• **DATA FOR THIS TASK**:
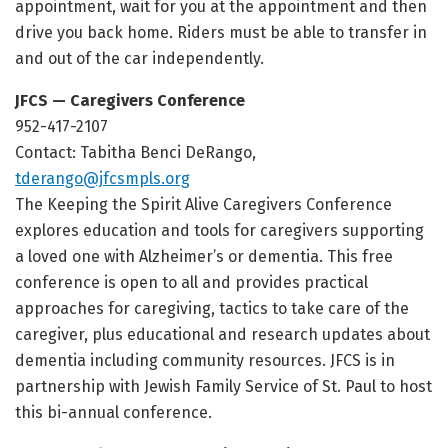
appointment, wait for you at the appointment and then
drive you back home. Riders must be able to transfer in
and out of the car independently.
JFCS — Caregivers Conference
952-417-2107
Contact: Tabitha Benci DeRango,
tderango@jfcsmpls.org
The Keeping the Spirit Alive Caregivers Conference
explores education and tools for caregivers supporting
a loved one with Alzheimer’s or dementia. This free
conference is open to all and provides practical
approaches for caregiving, tactics to take care of the
caregiver, plus educational and research updates about
dementia including community resources. JFCS is in
partnership with Jewish Family Service of St. Paul to host
this bi-annual conference.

• **ABOUT THIS EXERCISE**: Whenever the word "dementia" shows up in a line above, copy that line.

• **ANSWER BOX**:
a loved one with Alzheimer’s or dementia. This free
dementia including community resources. JFCS is in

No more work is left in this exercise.